Fancy reductions, solving linear systems

As discussed in the previous notebook, KeOps LazyTensors support a wide range of mathematical formulas. Let us now discuss the different operators that can be used to reduce our large M-by-N symbolic tensors into vanilla NumPy arrays or PyTorch tensors.


In this tutorial, we stick to the PyTorch interface; but note that apart from a few lines on backpropagation, everything here can be seamlessly translated to vanilla NumPy+KeOps code.

LogSumExp, KMin and advanced reductions

First, let’s build some large LazyTensors S_ij and V_ij which respectively handle scalar and vector formulas:

import torch

from pykeops.torch import LazyTensor

use_cuda = torch.cuda.is_available()
tensor = torch.cuda.FloatTensor if use_cuda else torch.FloatTensor
M, N = (100000, 200000) if use_cuda else (1000, 2000)
D = 3

x = torch.randn(M, D).type(tensor)
y = torch.randn(N, D).type(tensor)

x_i = LazyTensor(x[:, None, :])  # (M, 1, D) LazyTensor
y_j = LazyTensor(y[None, :, :])  # (1, N, D) LazyTensor

V_ij = x_i - y_j  # (M, N, D) symbolic tensor of differences
S_ij = (V_ij**2).sum(-1)  # (M, N, 1) = (M, N) symbolic matrix of squared distances

KeOps LazyTensor
    formula: Sum(Square((Var(0,3,0) - Var(1,3,1))))
    shape: (100000, 200000)
KeOps LazyTensor
    formula: (Var(0,3,0) - Var(1,3,1))
    shape: (100000, 200000, 3)

As we’ve seen earlier, the pykeops.torch.LazyTensor.sum() reduction can be used on both S_ij and V_ij to produce genuine PyTorch 2D tensors:

print("Sum reduction of S_ij wrt. the 'N' dimension:", S_ij.sum(dim=1).shape)
Sum reduction of S_ij wrt. the 'N' dimension: torch.Size([100000, 1])

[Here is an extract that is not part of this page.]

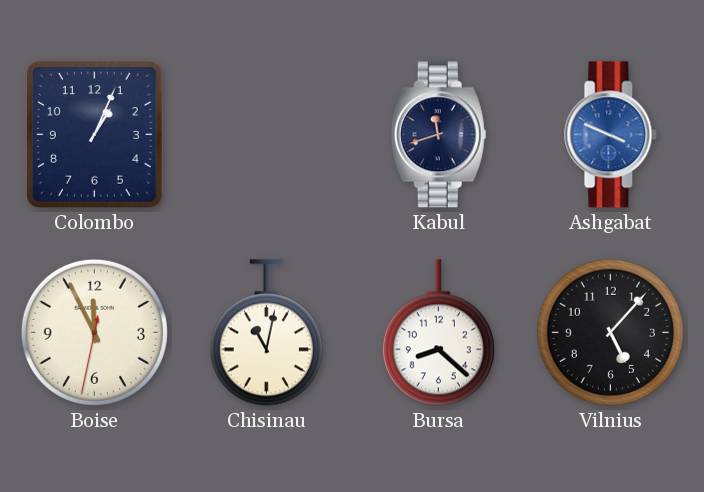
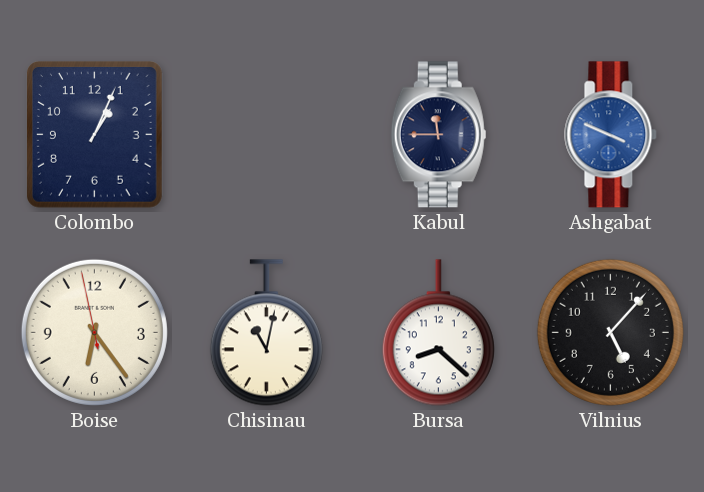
Kabul: 11:42 -> 11:45
Boise: 11:55 -> 6:23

Note that LazyTensors support reductions over both indexing dimensions M and N, which can be specified using the PyTorch dim or the NumPy axis optional arguments:

print("Sum reduction of V_ij wrt. the 'M' dimension:", V_ij.sum(axis=0).shape)
Sum reduction of V_ij wrt. the 'M' dimension: torch.Size([200000, 3])

Just like PyTorch tensors, pykeops.torch.LazyTensor support a stabilized log-sum-exp reduction, computed efficiently with a running maximum in the CUDA loop. For example, the following line computes \(\log(\sum_ie^{S_{ij}})\)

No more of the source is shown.